Use Innovative Learning to Prepare Your Organization for Change

Posted on: August 2, 2020, by :
innovative learning
Photo by You X Ventures on Unsplash

Maintenance Learning is for Organizations Who Want to Maintain the Status Quo

It is not uncommon for organizations to connect learning and development activities to performance evaluations. This practice fails to account for the performance required to successfully navigate change. The practice of maintenance learning addresses growth and learning related to performance gaps and anticipated activities. It doesn’t address developing the skills and abilities needed to adjust rapidly to change, embrace failure as a means of learning, or how to use design thinking to rapidly make ideas a reality.

Maintenance learning is inadequate for competitive organizations or even for organizations that simply want to survive or thrive during times of unprecedented change. Maintenance learning prepares us for adjusting to circumstances as they are, not how they will be.

You work hard to get products and services out into the world. The important question is whether you’ll do it effectively.

Keep reading to learn three ways leaders can infuse innovative learning throughout organizations to prepare for change.


Adjust rapidly to change.

People are willing and often eager to change their behavior when they believe doing so aligns with the organization’s purpose.
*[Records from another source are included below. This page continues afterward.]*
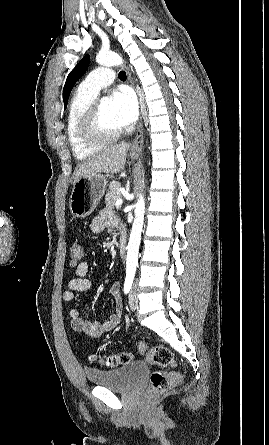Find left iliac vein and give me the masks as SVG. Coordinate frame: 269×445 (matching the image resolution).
Returning <instances> with one entry per match:
<instances>
[{"label":"left iliac vein","instance_id":"obj_1","mask_svg":"<svg viewBox=\"0 0 269 445\" xmlns=\"http://www.w3.org/2000/svg\"><path fill=\"white\" fill-rule=\"evenodd\" d=\"M129 305H130L131 310H136L138 307L136 285L133 286L131 293L129 295Z\"/></svg>","mask_w":269,"mask_h":445}]
</instances>
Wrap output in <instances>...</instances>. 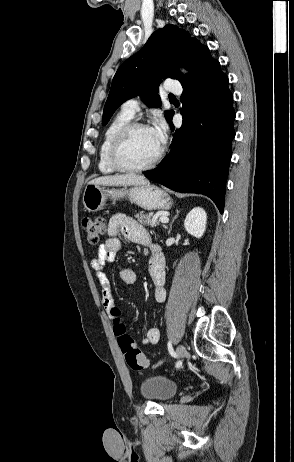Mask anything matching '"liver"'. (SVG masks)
<instances>
[{
    "mask_svg": "<svg viewBox=\"0 0 294 462\" xmlns=\"http://www.w3.org/2000/svg\"><path fill=\"white\" fill-rule=\"evenodd\" d=\"M89 184L95 185H107V186H128V185H148L149 181L141 175L136 174H124V175H113V176H102L95 178L89 182Z\"/></svg>",
    "mask_w": 294,
    "mask_h": 462,
    "instance_id": "6515ba94",
    "label": "liver"
}]
</instances>
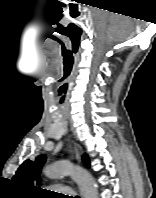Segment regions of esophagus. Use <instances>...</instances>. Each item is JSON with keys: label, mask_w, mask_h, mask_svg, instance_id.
<instances>
[{"label": "esophagus", "mask_w": 156, "mask_h": 198, "mask_svg": "<svg viewBox=\"0 0 156 198\" xmlns=\"http://www.w3.org/2000/svg\"><path fill=\"white\" fill-rule=\"evenodd\" d=\"M76 156H77V159H79V153H78V151H77V153H76Z\"/></svg>", "instance_id": "obj_1"}]
</instances>
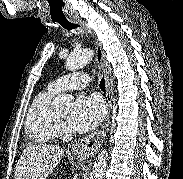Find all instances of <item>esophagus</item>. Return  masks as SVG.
Segmentation results:
<instances>
[{
  "mask_svg": "<svg viewBox=\"0 0 183 179\" xmlns=\"http://www.w3.org/2000/svg\"><path fill=\"white\" fill-rule=\"evenodd\" d=\"M77 22L88 33L92 34V31L87 27L86 23L82 22L81 20H78ZM95 49H96V61L105 76L106 100L108 103L109 112L100 130L79 139L73 144V151L82 155L94 154L98 149H100V147L104 142V139L108 130L109 122H110L111 99H112V93H113V83H112L111 73L108 67V63L106 61L105 52L103 51L101 43L98 40H96Z\"/></svg>",
  "mask_w": 183,
  "mask_h": 179,
  "instance_id": "esophagus-1",
  "label": "esophagus"
}]
</instances>
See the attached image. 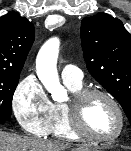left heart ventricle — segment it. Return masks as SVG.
<instances>
[{"label":"left heart ventricle","mask_w":131,"mask_h":151,"mask_svg":"<svg viewBox=\"0 0 131 151\" xmlns=\"http://www.w3.org/2000/svg\"><path fill=\"white\" fill-rule=\"evenodd\" d=\"M87 129L101 137L114 135L119 127V117L112 104L103 97H93L86 106Z\"/></svg>","instance_id":"1"}]
</instances>
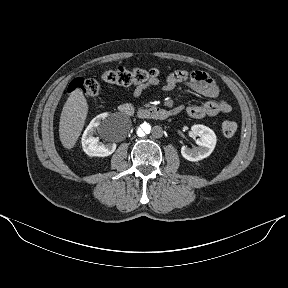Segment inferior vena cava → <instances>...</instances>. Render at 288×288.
<instances>
[{
	"mask_svg": "<svg viewBox=\"0 0 288 288\" xmlns=\"http://www.w3.org/2000/svg\"><path fill=\"white\" fill-rule=\"evenodd\" d=\"M163 135H164V129H163L160 125H155V126L152 128L151 136H152L154 139H159V138H161Z\"/></svg>",
	"mask_w": 288,
	"mask_h": 288,
	"instance_id": "602c4592",
	"label": "inferior vena cava"
}]
</instances>
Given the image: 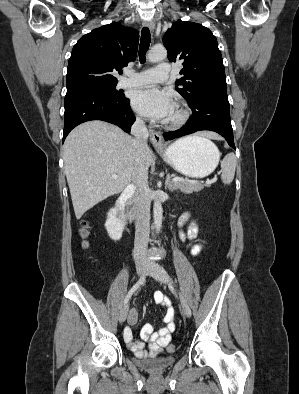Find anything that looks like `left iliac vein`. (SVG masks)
Returning <instances> with one entry per match:
<instances>
[{"label": "left iliac vein", "mask_w": 299, "mask_h": 394, "mask_svg": "<svg viewBox=\"0 0 299 394\" xmlns=\"http://www.w3.org/2000/svg\"><path fill=\"white\" fill-rule=\"evenodd\" d=\"M147 273L152 276L154 279L157 281L167 284L169 287L173 288V284L170 281V278L166 272V270L160 266L157 263L154 262H149L147 264ZM180 301H181V307L182 311L185 316L190 317L191 316V309L190 306L188 305L187 301L183 296L180 295Z\"/></svg>", "instance_id": "4c4485c4"}]
</instances>
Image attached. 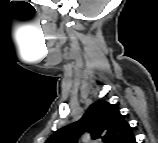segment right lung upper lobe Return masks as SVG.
Returning a JSON list of instances; mask_svg holds the SVG:
<instances>
[{"instance_id": "right-lung-upper-lobe-1", "label": "right lung upper lobe", "mask_w": 158, "mask_h": 143, "mask_svg": "<svg viewBox=\"0 0 158 143\" xmlns=\"http://www.w3.org/2000/svg\"><path fill=\"white\" fill-rule=\"evenodd\" d=\"M83 132H89L92 138L103 136L108 143H130L134 139L132 128L120 111L100 100L90 105L81 121L59 129L46 143H77Z\"/></svg>"}]
</instances>
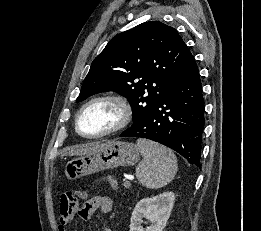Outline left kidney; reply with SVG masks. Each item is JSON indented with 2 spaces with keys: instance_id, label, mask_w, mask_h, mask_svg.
<instances>
[{
  "instance_id": "5707ae66",
  "label": "left kidney",
  "mask_w": 261,
  "mask_h": 231,
  "mask_svg": "<svg viewBox=\"0 0 261 231\" xmlns=\"http://www.w3.org/2000/svg\"><path fill=\"white\" fill-rule=\"evenodd\" d=\"M174 200L173 192H164L158 196L140 200L132 212L130 231H163L171 214ZM143 218L150 222L146 228L142 226Z\"/></svg>"
}]
</instances>
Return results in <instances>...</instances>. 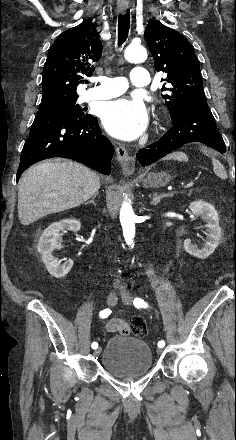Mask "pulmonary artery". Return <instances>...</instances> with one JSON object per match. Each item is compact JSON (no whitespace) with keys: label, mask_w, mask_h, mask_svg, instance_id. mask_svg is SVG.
I'll return each mask as SVG.
<instances>
[{"label":"pulmonary artery","mask_w":236,"mask_h":440,"mask_svg":"<svg viewBox=\"0 0 236 440\" xmlns=\"http://www.w3.org/2000/svg\"><path fill=\"white\" fill-rule=\"evenodd\" d=\"M130 80L135 87H147L150 83V75L146 68L135 66L130 72ZM99 84L95 89L86 92V100L113 98L121 95L128 88L127 80L124 77H102L99 79Z\"/></svg>","instance_id":"1"}]
</instances>
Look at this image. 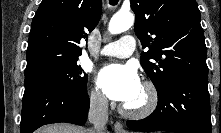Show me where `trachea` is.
<instances>
[{
    "mask_svg": "<svg viewBox=\"0 0 221 133\" xmlns=\"http://www.w3.org/2000/svg\"><path fill=\"white\" fill-rule=\"evenodd\" d=\"M118 3V0H110L111 5H116Z\"/></svg>",
    "mask_w": 221,
    "mask_h": 133,
    "instance_id": "trachea-1",
    "label": "trachea"
}]
</instances>
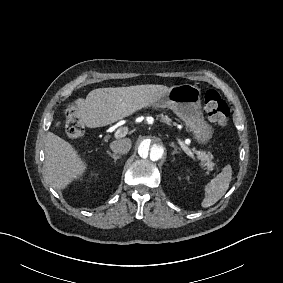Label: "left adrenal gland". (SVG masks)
Here are the masks:
<instances>
[{
	"instance_id": "obj_1",
	"label": "left adrenal gland",
	"mask_w": 283,
	"mask_h": 283,
	"mask_svg": "<svg viewBox=\"0 0 283 283\" xmlns=\"http://www.w3.org/2000/svg\"><path fill=\"white\" fill-rule=\"evenodd\" d=\"M170 146L174 148L173 152L171 153L172 155L179 153L177 146H175L173 143H171Z\"/></svg>"
}]
</instances>
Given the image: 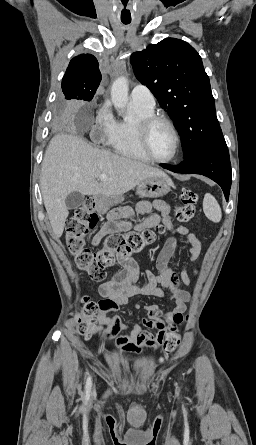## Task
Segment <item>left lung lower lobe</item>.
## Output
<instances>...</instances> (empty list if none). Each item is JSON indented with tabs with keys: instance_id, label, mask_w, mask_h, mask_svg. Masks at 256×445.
I'll list each match as a JSON object with an SVG mask.
<instances>
[{
	"instance_id": "left-lung-lower-lobe-1",
	"label": "left lung lower lobe",
	"mask_w": 256,
	"mask_h": 445,
	"mask_svg": "<svg viewBox=\"0 0 256 445\" xmlns=\"http://www.w3.org/2000/svg\"><path fill=\"white\" fill-rule=\"evenodd\" d=\"M176 173H194L207 176L218 183L229 198L231 187V164L226 145L204 148L185 158L176 167L162 165Z\"/></svg>"
}]
</instances>
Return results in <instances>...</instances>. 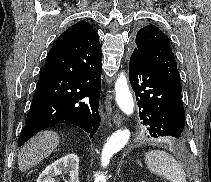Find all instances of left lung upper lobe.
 Wrapping results in <instances>:
<instances>
[{
    "label": "left lung upper lobe",
    "instance_id": "5c2ea615",
    "mask_svg": "<svg viewBox=\"0 0 211 182\" xmlns=\"http://www.w3.org/2000/svg\"><path fill=\"white\" fill-rule=\"evenodd\" d=\"M135 43L134 51H138L173 89L181 93L177 62L169 38L156 26L148 25L138 31Z\"/></svg>",
    "mask_w": 211,
    "mask_h": 182
}]
</instances>
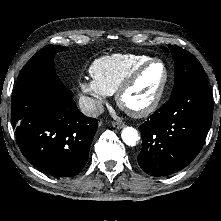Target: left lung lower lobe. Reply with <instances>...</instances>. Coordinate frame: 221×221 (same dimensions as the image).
I'll return each mask as SVG.
<instances>
[{"mask_svg":"<svg viewBox=\"0 0 221 221\" xmlns=\"http://www.w3.org/2000/svg\"><path fill=\"white\" fill-rule=\"evenodd\" d=\"M213 117L207 84L191 85L162 105L142 124L140 167L165 176L186 167L200 152Z\"/></svg>","mask_w":221,"mask_h":221,"instance_id":"obj_1","label":"left lung lower lobe"}]
</instances>
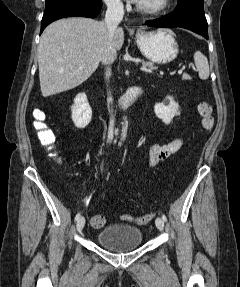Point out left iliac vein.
Instances as JSON below:
<instances>
[{"label":"left iliac vein","mask_w":240,"mask_h":287,"mask_svg":"<svg viewBox=\"0 0 240 287\" xmlns=\"http://www.w3.org/2000/svg\"><path fill=\"white\" fill-rule=\"evenodd\" d=\"M155 224H156V227L162 231L163 228H164V220L160 217L156 218V221H155Z\"/></svg>","instance_id":"4c4485c4"}]
</instances>
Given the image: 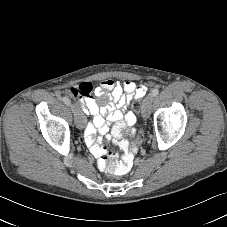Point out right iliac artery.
Masks as SVG:
<instances>
[{"instance_id":"82829eb1","label":"right iliac artery","mask_w":227,"mask_h":227,"mask_svg":"<svg viewBox=\"0 0 227 227\" xmlns=\"http://www.w3.org/2000/svg\"><path fill=\"white\" fill-rule=\"evenodd\" d=\"M62 100H63V102L67 105V106H70L71 105V101L69 100V98L68 97H63L62 98Z\"/></svg>"}]
</instances>
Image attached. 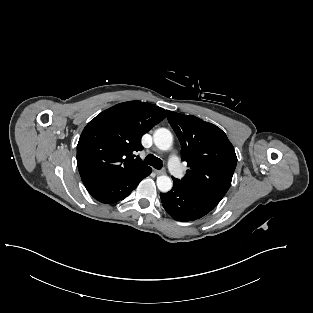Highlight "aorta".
Returning <instances> with one entry per match:
<instances>
[{
  "label": "aorta",
  "instance_id": "aorta-1",
  "mask_svg": "<svg viewBox=\"0 0 313 313\" xmlns=\"http://www.w3.org/2000/svg\"><path fill=\"white\" fill-rule=\"evenodd\" d=\"M154 143L156 147L162 151H167L171 148L173 143V136L171 132L166 128H159L153 135ZM157 187L161 192H168L173 186V182L168 176H159L157 178Z\"/></svg>",
  "mask_w": 313,
  "mask_h": 313
}]
</instances>
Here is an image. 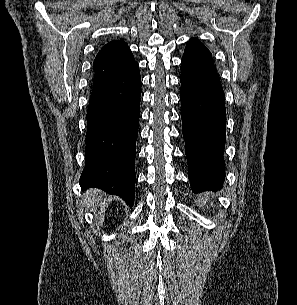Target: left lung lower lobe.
Returning <instances> with one entry per match:
<instances>
[{"instance_id":"1","label":"left lung lower lobe","mask_w":297,"mask_h":305,"mask_svg":"<svg viewBox=\"0 0 297 305\" xmlns=\"http://www.w3.org/2000/svg\"><path fill=\"white\" fill-rule=\"evenodd\" d=\"M181 118L193 191L222 187L226 111L215 67L181 69Z\"/></svg>"}]
</instances>
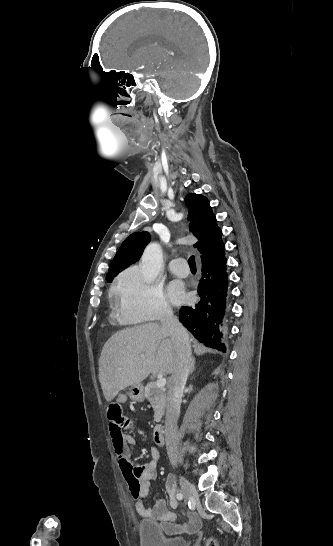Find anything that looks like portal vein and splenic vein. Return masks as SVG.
I'll return each mask as SVG.
<instances>
[{
  "instance_id": "portal-vein-and-splenic-vein-1",
  "label": "portal vein and splenic vein",
  "mask_w": 333,
  "mask_h": 546,
  "mask_svg": "<svg viewBox=\"0 0 333 546\" xmlns=\"http://www.w3.org/2000/svg\"><path fill=\"white\" fill-rule=\"evenodd\" d=\"M156 385L160 388H163L166 385V378L161 377L156 381Z\"/></svg>"
}]
</instances>
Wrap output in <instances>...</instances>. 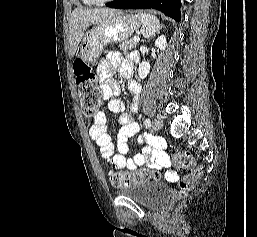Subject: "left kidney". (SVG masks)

When this openness to change combines with people believing change is possible, change efforts can create powerful momentum. Early wins with tangible progress, can be leveraged and practices put in place to sustain change. Notice this approach offers an alternate path to the way in which many change initiatives begin—it starts with the people collectively believing in the change, rather than top down directed change efforts.

Embrace failure as a means of learning.

Failure can be painful but it can also be extremely valuable. When we fail, we realize that we have options and new opportunities. Our failures help us grow personally and professionally. We feel the pain of failure in the short-term even though we may benefit greatly from it in the longer term. When we fail, we get feedback and the feedback helps us learn and grow. Then we iterate, we make changes and try again. If we fail again, we learn more and begin the process anew. Our learning and confidence grow throughout the process.

Use design thinking to rapidly make ideas a reality.

Design thinking can be effective because it promotes a collaborative approach to solving problems. Ideas that solve problems in unique ways result from people coming together to brainstorm. That’s where design thinking comes in, it involves bringing multiple people together and encouraging them to use their diversity of experience to solve problems. This way of working is commonly used to solve customer challenges or meet customer needs, but it can also be effective in solving internal problems and creating new practices to support improved operations and organizational progress.

Being able to adjust rapidly to change, embracing failure as a means of learning, and using design thinking to rapidly make ideas a reality, are practices that encourage learning in new ways and when combined, they have the power to impact organizational culture and influence performance.

Elements of Innovative Learning

The elements of innovative learning include being proactive rather than reactive, learning by gathering insight from others, and using collaboration to solve problems and prepare for anticipated change. Innovative learning involves understanding and recognizing the value of current circumstances while proactively using learning to make the future a reality.